== Work order ==
Each line of the data must be given back verbatim, with pictures removed.
☆ ☆ ☆ ☆ ☆
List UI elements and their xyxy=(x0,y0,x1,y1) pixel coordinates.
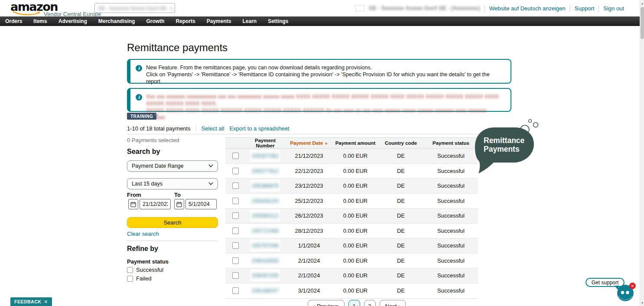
amazon-logo[interactable]: amazon Vendor Central Europe xyxy=(10,2,58,12)
divider xyxy=(485,5,485,12)
scroll-up-arrow-icon[interactable]: ▲ xyxy=(640,0,644,7)
column-payment-status[interactable]: Payment status xyxy=(424,140,478,146)
feedback-button[interactable]: FEEDBACK ✕ xyxy=(10,297,52,306)
payments-table: Payment Number Payment Date ▲ Payment am… xyxy=(225,137,478,299)
failed-label: Failed xyxy=(136,275,151,282)
to-date-group xyxy=(174,199,217,209)
successful-checkbox[interactable] xyxy=(127,267,133,273)
nav-item[interactable]: Items xyxy=(33,18,47,24)
account-selector-dropdown[interactable]: DE - Sxxxxxxx Xxxxxx GxxX DE - (... xyxy=(94,3,175,13)
payment-date-cell: 21/12/2023 xyxy=(285,153,333,159)
payments-table-body: 205307362 21/12/2023 0.00 EUR DE Success… xyxy=(225,149,478,298)
to-date-input[interactable] xyxy=(185,199,217,209)
clear-search-link[interactable]: Clear search xyxy=(127,231,159,237)
payment-number-link-blurred[interactable]: 206168037 xyxy=(250,285,281,296)
next-page-button[interactable]: Next › xyxy=(380,300,406,306)
language-toggle-link[interactable]: Website auf Deutsch anzeigen xyxy=(489,5,566,12)
export-spreadsheet-link[interactable]: Export to a spreadsheet xyxy=(229,125,289,132)
column-payment-number[interactable]: Payment Number xyxy=(245,138,285,148)
row-checkbox[interactable] xyxy=(232,212,239,219)
row-checkbox[interactable] xyxy=(232,242,239,249)
payment-row: 206168037 3/1/2024 0.00 EUR DE Successfu… xyxy=(225,283,478,299)
row-checkbox[interactable] xyxy=(232,272,239,279)
filter-successful-option[interactable]: Successful xyxy=(127,267,163,273)
nav-item[interactable]: Advertising xyxy=(59,18,87,24)
row-checkbox[interactable] xyxy=(232,198,239,204)
chevron-down-icon[interactable] xyxy=(154,114,159,117)
column-country-code[interactable]: Country code xyxy=(378,140,424,146)
payment-number-link-blurred[interactable]: 205386875 xyxy=(250,180,281,192)
from-calendar-button[interactable] xyxy=(128,199,138,209)
payment-number-link-blurred[interactable]: 205307362 xyxy=(250,150,281,162)
payment-status-cell: Successful xyxy=(424,153,478,159)
country-code-cell: DE xyxy=(378,182,424,189)
payment-date-cell: 22/12/2023 xyxy=(285,168,333,174)
page-number-button[interactable]: 2 xyxy=(364,300,376,306)
column-payment-date-sorted[interactable]: Payment Date ▲ xyxy=(285,140,333,146)
payment-number-link-blurred[interactable]: 206043555 xyxy=(250,255,281,267)
support-link[interactable]: Support xyxy=(575,5,595,12)
search-type-value: Payment Date Range xyxy=(132,163,184,169)
country-code-cell: DE xyxy=(378,228,424,234)
payment-amount-cell: 0.00 EUR xyxy=(333,168,378,174)
row-checkbox[interactable] xyxy=(232,228,239,234)
scroll-down-arrow-icon[interactable]: ▼ xyxy=(640,299,644,306)
nav-item[interactable]: Reports xyxy=(176,18,195,24)
vendor-central-page: amazon Vendor Central Europe DE - Sxxxxx… xyxy=(0,0,644,306)
column-payment-amount[interactable]: Payment amount xyxy=(333,140,378,146)
close-support-icon[interactable]: ✕ xyxy=(629,283,636,289)
scrollbar-thumb[interactable] xyxy=(641,7,644,39)
row-checkbox[interactable] xyxy=(232,153,239,159)
sign-out-link[interactable]: Sign out xyxy=(603,5,624,12)
calendar-icon xyxy=(130,202,136,207)
to-calendar-button[interactable] xyxy=(174,199,184,209)
results-count: 1-10 of 18 total payments xyxy=(127,125,191,132)
page-number-button[interactable]: 1 xyxy=(348,300,360,306)
nav-item[interactable]: Merchandising xyxy=(98,18,135,24)
payment-date-cell: 28/12/2023 xyxy=(285,228,333,234)
payment-number-link-blurred[interactable]: 205560212 xyxy=(250,210,281,221)
payment-status-cell: Successful xyxy=(424,212,478,219)
payment-amount-cell: 0.00 EUR xyxy=(333,272,378,279)
from-date-input[interactable] xyxy=(140,199,171,209)
payment-amount-cell: 0.00 EUR xyxy=(333,257,378,264)
payment-status-cell: Successful xyxy=(424,287,478,294)
payment-row: 205797036 1/1/2024 0.00 EUR DE Successfu… xyxy=(225,238,478,254)
top-bar: amazon Vendor Central Europe DE - Sxxxxx… xyxy=(0,0,640,16)
payment-number-link-blurred[interactable]: 205721065 xyxy=(250,225,281,237)
payment-number-link-blurred[interactable]: 205377822 xyxy=(250,165,281,177)
vendor-codes-notice: i Xxx xxx xxxxxxx xxxxxxxxxxx xxx xxx xx… xyxy=(127,88,511,112)
account-name-blurred: DE - Sxxxxxxx Xxxxxx GxxX DE - (Xxxxxxxx… xyxy=(369,5,480,11)
payment-date-cell: 25/12/2023 xyxy=(285,198,333,204)
failed-checkbox[interactable] xyxy=(127,276,133,282)
payment-number-link-blurred[interactable]: 205797036 xyxy=(250,240,281,251)
nav-item[interactable]: Growth xyxy=(146,18,164,24)
payment-row: 206043555 2/1/2024 0.00 EUR DE Successfu… xyxy=(225,254,478,269)
nav-item[interactable]: Payments xyxy=(207,18,231,24)
feedback-label: FEEDBACK xyxy=(14,299,41,304)
row-checkbox[interactable] xyxy=(232,168,239,174)
payment-number-link-blurred[interactable]: 206097205 xyxy=(250,270,281,281)
payment-number-link-blurred[interactable]: 205406100 xyxy=(250,195,281,207)
search-button[interactable]: Search xyxy=(127,217,218,228)
date-preset-select[interactable]: Last 15 days xyxy=(127,178,218,189)
payments-table-header: Payment Number Payment Date ▲ Payment am… xyxy=(225,137,478,149)
filter-failed-option[interactable]: Failed xyxy=(127,275,151,282)
page-scrollbar[interactable]: ▲ ▼ xyxy=(640,0,644,306)
payment-date-cell: 3/1/2024 xyxy=(285,287,333,294)
nav-item[interactable]: Settings xyxy=(268,18,288,24)
search-type-select[interactable]: Payment Date Range xyxy=(127,160,218,172)
select-all-link[interactable]: Select all xyxy=(202,125,224,132)
divider xyxy=(196,125,196,132)
row-checkbox[interactable] xyxy=(232,182,239,189)
vendor-codes-notice-text-blurred: Xxx xxx xxxxxxx xxxxxxxxxxx xxx xxx xxxx… xyxy=(146,93,504,121)
payment-status-cell: Successful xyxy=(424,257,478,264)
nav-item[interactable]: Orders xyxy=(5,18,22,24)
payment-status-group-label: Payment status xyxy=(127,258,169,265)
payment-date-cell: 26/12/2023 xyxy=(285,212,333,219)
training-badge[interactable]: TRAINING xyxy=(127,113,156,120)
row-checkbox[interactable] xyxy=(232,287,239,294)
previous-page-button[interactable]: ‹ Previous xyxy=(308,300,345,306)
nav-item[interactable]: Learn xyxy=(242,18,257,24)
row-checkbox[interactable] xyxy=(232,257,239,264)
☆ ☆ ☆ ☆ ☆
== Answer below ==
List UI elements and their xyxy=(x0,y0,x1,y1) pixel coordinates.
amazon-logo[interactable]: amazon Vendor Central Europe xyxy=(10,2,58,12)
divider xyxy=(485,5,485,12)
scroll-up-arrow-icon[interactable]: ▲ xyxy=(640,0,644,7)
column-payment-status[interactable]: Payment status xyxy=(424,140,478,146)
feedback-button[interactable]: FEEDBACK ✕ xyxy=(10,297,52,306)
payments-table: Payment Number Payment Date ▲ Payment am… xyxy=(225,137,478,299)
failed-label: Failed xyxy=(136,275,151,282)
to-date-group xyxy=(174,199,217,209)
successful-checkbox[interactable] xyxy=(127,267,133,273)
nav-item[interactable]: Items xyxy=(33,18,47,24)
account-selector-dropdown[interactable]: DE - Sxxxxxxx Xxxxxx GxxX DE - (... xyxy=(94,3,175,13)
payment-date-cell: 21/12/2023 xyxy=(285,153,333,159)
payments-table-body: 205307362 21/12/2023 0.00 EUR DE Success… xyxy=(225,149,478,298)
to-date-input[interactable] xyxy=(185,199,217,209)
clear-search-link[interactable]: Clear search xyxy=(127,231,159,237)
payment-number-link-blurred[interactable]: 206168037 xyxy=(250,285,281,296)
next-page-button[interactable]: Next › xyxy=(380,300,406,306)
language-toggle-link[interactable]: Website auf Deutsch anzeigen xyxy=(489,5,566,12)
export-spreadsheet-link[interactable]: Export to a spreadsheet xyxy=(229,125,289,132)
column-payment-number[interactable]: Payment Number xyxy=(245,138,285,148)
row-checkbox[interactable] xyxy=(232,212,239,219)
row-checkbox[interactable] xyxy=(232,242,239,249)
payment-row: 206168037 3/1/2024 0.00 EUR DE Successfu… xyxy=(225,283,478,299)
row-checkbox[interactable] xyxy=(232,272,239,279)
filter-successful-option[interactable]: Successful xyxy=(127,267,163,273)
nav-item[interactable]: Advertising xyxy=(59,18,87,24)
row-checkbox[interactable] xyxy=(232,198,239,204)
chevron-down-icon[interactable] xyxy=(154,114,159,117)
column-country-code[interactable]: Country code xyxy=(378,140,424,146)
payment-number-link-blurred[interactable]: 205386875 xyxy=(250,180,281,192)
from-calendar-button[interactable] xyxy=(128,199,138,209)
payment-number-link-blurred[interactable]: 205307362 xyxy=(250,150,281,162)
payment-status-cell: Successful xyxy=(424,153,478,159)
country-code-cell: DE xyxy=(378,182,424,189)
payment-date-cell: 22/12/2023 xyxy=(285,168,333,174)
page-number-button[interactable]: 2 xyxy=(364,300,376,306)
column-payment-date-sorted[interactable]: Payment Date ▲ xyxy=(285,140,333,146)
payment-number-link-blurred[interactable]: 206043555 xyxy=(250,255,281,267)
support-link[interactable]: Support xyxy=(575,5,595,12)
search-type-value: Payment Date Range xyxy=(132,163,184,169)
country-code-cell: DE xyxy=(378,228,424,234)
payment-amount-cell: 0.00 EUR xyxy=(333,168,378,174)
row-checkbox[interactable] xyxy=(232,228,239,234)
scroll-down-arrow-icon[interactable]: ▼ xyxy=(640,299,644,306)
nav-item[interactable]: Reports xyxy=(176,18,195,24)
vendor-central-page: amazon Vendor Central Europe DE - Sxxxxx… xyxy=(0,0,644,306)
column-payment-amount[interactable]: Payment amount xyxy=(333,140,378,146)
close-support-icon[interactable]: ✕ xyxy=(629,283,636,289)
scrollbar-thumb[interactable] xyxy=(641,7,644,39)
row-checkbox[interactable] xyxy=(232,153,239,159)
sign-out-link[interactable]: Sign out xyxy=(603,5,624,12)
calendar-icon xyxy=(130,202,136,207)
to-calendar-button[interactable] xyxy=(174,199,184,209)
results-count: 1-10 of 18 total payments xyxy=(127,125,191,132)
page-number-button[interactable]: 1 xyxy=(348,300,360,306)
nav-item[interactable]: Merchandising xyxy=(98,18,135,24)
payment-date-cell: 28/12/2023 xyxy=(285,228,333,234)
payment-number-link-blurred[interactable]: 205560212 xyxy=(250,210,281,221)
payment-status-cell: Successful xyxy=(424,212,478,219)
payment-amount-cell: 0.00 EUR xyxy=(333,272,378,279)
from-date-input[interactable] xyxy=(140,199,171,209)
payment-amount-cell: 0.00 EUR xyxy=(333,257,378,264)
payment-status-cell: Successful xyxy=(424,287,478,294)
payment-row: 205797036 1/1/2024 0.00 EUR DE Successfu… xyxy=(225,238,478,254)
top-bar: amazon Vendor Central Europe DE - Sxxxxx… xyxy=(0,0,640,16)
payment-number-link-blurred[interactable]: 205721065 xyxy=(250,225,281,237)
payment-number-link-blurred[interactable]: 205377822 xyxy=(250,165,281,177)
vendor-codes-notice: i Xxx xxx xxxxxxx xxxxxxxxxxx xxx xxx xx… xyxy=(127,88,511,112)
account-name-blurred: DE - Sxxxxxxx Xxxxxx GxxX DE - (Xxxxxxxx… xyxy=(369,5,480,11)
payment-date-cell: 25/12/2023 xyxy=(285,198,333,204)
failed-checkbox[interactable] xyxy=(127,276,133,282)
payment-number-link-blurred[interactable]: 205797036 xyxy=(250,240,281,251)
nav-item[interactable]: Growth xyxy=(146,18,164,24)
payment-row: 206043555 2/1/2024 0.00 EUR DE Successfu… xyxy=(225,254,478,269)
nav-item[interactable]: Payments xyxy=(207,18,231,24)
feedback-label: FEEDBACK xyxy=(14,299,41,304)
row-checkbox[interactable] xyxy=(232,168,239,174)
payment-number-link-blurred[interactable]: 206097205 xyxy=(250,270,281,281)
payment-number-link-blurred[interactable]: 205406100 xyxy=(250,195,281,207)
search-button[interactable]: Search xyxy=(127,217,218,228)
date-preset-select[interactable]: Last 15 days xyxy=(127,178,218,189)
payments-table-header: Payment Number Payment Date ▲ Payment am… xyxy=(225,137,478,149)
filter-failed-option[interactable]: Failed xyxy=(127,275,151,282)
page-scrollbar[interactable]: ▲ ▼ xyxy=(640,0,644,306)
payment-date-cell: 3/1/2024 xyxy=(285,287,333,294)
nav-item[interactable]: Settings xyxy=(268,18,288,24)
search-type-select[interactable]: Payment Date Range xyxy=(127,160,218,172)
select-all-link[interactable]: Select all xyxy=(202,125,224,132)
divider xyxy=(196,125,196,132)
row-checkbox[interactable] xyxy=(232,182,239,189)
vendor-codes-notice-text-blurred: Xxx xxx xxxxxxx xxxxxxxxxxx xxx xxx xxxx… xyxy=(146,93,504,121)
payment-status-cell: Successful xyxy=(424,257,478,264)
nav-item[interactable]: Orders xyxy=(5,18,22,24)
payment-status-group-label: Payment status xyxy=(127,258,169,265)
payment-date-cell: 26/12/2023 xyxy=(285,212,333,219)
training-badge[interactable]: TRAINING xyxy=(127,113,156,120)
row-checkbox[interactable] xyxy=(232,287,239,294)
previous-page-button[interactable]: ‹ Previous xyxy=(308,300,345,306)
nav-item[interactable]: Learn xyxy=(242,18,257,24)
row-checkbox[interactable] xyxy=(232,257,239,264)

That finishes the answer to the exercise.